Ini ada kaitannya lagi dengan CPNS yang baru lewat. mencoba mendaftar di sebuah kampus terbaik dan menghilangkan keinginan mendaftar di kampus sendiri dengan berpikir realistis, kalau di kampus sendiri tidak bakalan lulus kalau tak ada pegangan. Maybe, di kampus orang bisa lebih bijak dan adil. Tes TKD pun keluar, nilainya tertinggi dari seorang lainnya. yap... cuma dua orang yang lulus di jurusannya. peluang besar.. pikirnya... berselang beberapa hari setelah pengumuman kelulusan TKD dilangsungkanlah tes TKB. tesnya terdiri atas 5 tes. Dan saya juga yakin, dari tes itu dia bisa. tes Psikotest? saya akin dia bisa. Tes Toefl? ahh.. sama sekali tidak ragu. teman2nya yang lain juga mengakui kehebatannya. tes wawancara? hm... paling yang ditanya tentang loyalitas. dia sudah terbiasa kok mewawancarai. tes microteaching? mungkin ini yang biasa membuat orang panik. Tapi saya pun percaya dia bisa. sudah sering ngajar sejak S1. penguasaan materi pun juga saya yakin mantaplah. so? hari pertama test, saingannya tidak hadir test. entah alasannya apa. but... pada akhirnya dia diberikan kelonggaran tes ulang di waktu yan lain. Bilakah kalau dia yang berhalangan datang akan diberikan dispensasi juga? entahlah... 
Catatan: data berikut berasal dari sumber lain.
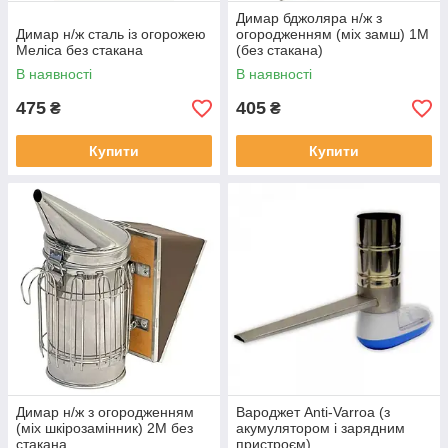
Димар бджоляра н/ж з
Димар н/ж сталь із огорожею
огородженням (міх замш) 1М
Меліса без стакана
(без стакана)
В наявності
В наявності
475
405
₴
₴
Купити
Купити
Димар н/ж з огородженням
Вароджет Anti-Varroa (з
(міх шкірозамінник) 2М без
акумулятором і зарядним
стакана
пристроєм)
Dengan begitu, kegalauan pun menghantuinya. siapakah dia? cek percek, dia adalah lulusan kampus tersebut untuk S1-nya. meski S2-nya bukan dari kampus tersebut. dikenal banyak dosen, entahlah apakah juga punya pegangan di dalam? akankah tetap jujur? 

Pengumuman kelulusan lumayan membuat galau tingkat internasional. meski yakin dengan kemampuan, tetapi tidak yakin dengan bantuan. siapa yang akan membantu? Dan benar, pengumuman tiba.. yang lulus adalah dia. why? kok bisa? sinca? adilkah? jujurkah? entahlah.... sebagaimana mau berpikir positif, tetap saja pikiran negatif yang muncul. inilah peradilan manusia. Timbangannya tergantung elit mana yang memutuskan. Kalau tak punya pegangan, entah itu kerabat atau link, maka jangan coba2 berharap lebih. ada banyak kasus. ada banyak kejadian. ada banyak curiga. Lalu bisa apa? 

Maka dengan kejadian itu, dia pun bertanya bagaimana perasaan mendapatkan kenyataan yang sama? heheh.. tak usah bertanya, sebagaimana perasaanmu, begitulah juga. sama saja. kecewa? ya... betapa tidak, kemampuan seolah tidak berguna. kepintaran juga seolah tak berpengaruh. Yang signifikan adalah kekerabatan dan juga keakraban plus keluaran. 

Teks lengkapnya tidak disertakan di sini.